Os três irmãos jantavam quando alguém bateu na porta do pátio.

Zhu An’an largou o prato para abrir, mas não viu ninguém.

Com uma sensação estranhamente familiar, ela olhou para baixo e viu o pequeno Tie Dan, de quatro anos.

Ele chamou:

— Tia!

E mostrou o que carregava:

— Minha avó disse para dar esses três ovos para vocês.

Zhu An’an ficou sem palavras.

Sua cunhada era realmente medrosa.

Ela se agachou e disse:

— Se eu não aceitar, você vai dizer que vai levar um castigo em casa, não vai?

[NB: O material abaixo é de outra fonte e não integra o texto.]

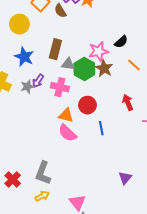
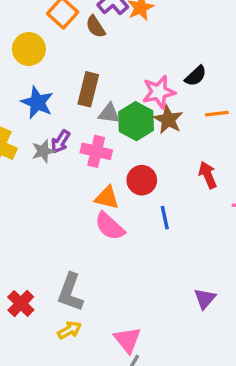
orange line: (134, 65) -> (217, 114), turned -48

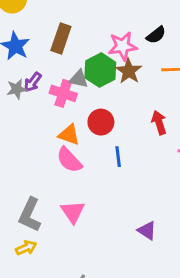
gray triangle: (109, 113) -> (79, 79), moved
purple triangle: (205, 299) -> (147, 231), turned -42
pink triangle: (127, 340) -> (73, 212), moved

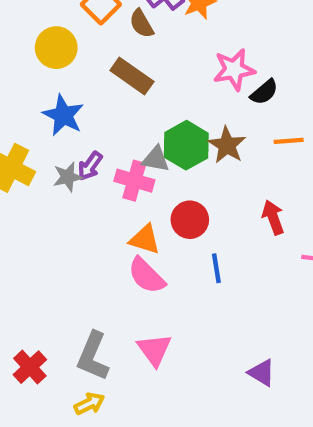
brown rectangle: (61, 38) -> (132, 76), moved, turned -72
pink star: (123, 46) -> (234, 70), moved

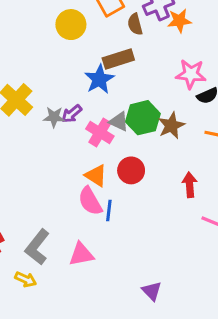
brown rectangle: (132, 76) -> (118, 59), turned -68
blue star: (63, 115) -> (99, 79), moved
blue line: (216, 268) -> (109, 210), moved
pink triangle: (154, 350) -> (81, 254), turned 40
yellow arrow: (89, 404) -> (26, 279), turned 35

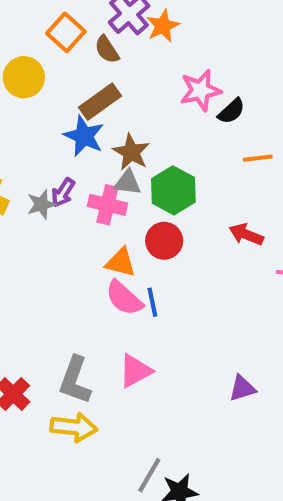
green hexagon: (143, 118) -> (173, 190), moved
brown star: (171, 126) -> (131, 152), moved
red arrow: (190, 185) -> (246, 234), turned -45
yellow arrow: (26, 279) -> (74, 427), size x1.5
purple triangle: (152, 291) -> (242, 388), turned -45

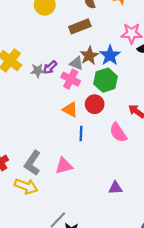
blue star: (84, 136) -> (110, 55), moved
gray triangle: (127, 183) -> (76, 63), moved
pink semicircle: (124, 298) -> (118, 133), moved

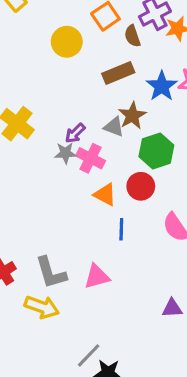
blue star: (110, 55) -> (162, 86), moved
gray star: (38, 71) -> (66, 153), moved
pink cross: (71, 79) -> (91, 158), moved
gray L-shape: (33, 163) -> (51, 273), turned -50

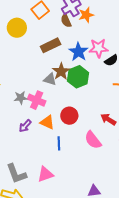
brown semicircle: (132, 36) -> (66, 21), moved
purple arrow: (75, 133) -> (25, 126), moved
green hexagon: (156, 151) -> (78, 77), moved

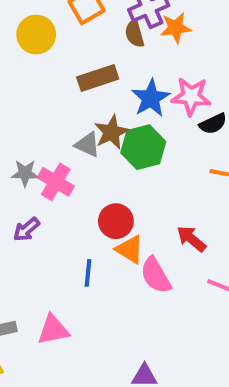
orange triangle: (47, 122) -> (130, 249), moved

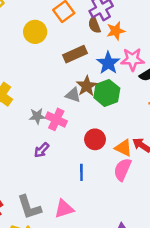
orange star: (176, 28) -> (116, 31), moved
orange triangle: (130, 249) -> (123, 148), moved
pink semicircle: (156, 275) -> (122, 169), turned 60

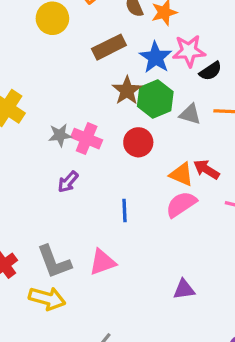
gray triangle: (73, 95) -> (190, 114), moved
red circle: (95, 139) -> (138, 142), moved
pink semicircle: (122, 169) -> (181, 204), turned 35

Tie Dan acenou com a cabeça, animado:

— A vovó disse isso.

Zhu An’an tirou os ovos dos braços dele:

— Tudo bem, espere um pouco.

Tie Dan ficou feliz, parado no mesmo lugar.

Em um minuto, Zhu An’an voltou com algumas balas no bolso e as entregou para ele.

Tie Dan agradeceu contente:

— Obrigado, tia!

E pulava ao se afastar.

Ele adorava essa tarefa; a tia dava várias balas, que ele dividia com os irmãos, mas podia guardar uma só para si.

Pensando assim, Tie Dan era realmente muito esperto!

Logo que entrou em casa, viu Lei Xiumin tirando um ovo do galinheiro e perguntou alto:

— Vovó, esse também é para a casa da tia? Eu vou levar!

Se ele fosse de novo, talvez ganhasse mais balas.

Lei Xiumin arregalou os olhos.

Coitado do menino, em casa não tinha tantos ovos assim para distribuir!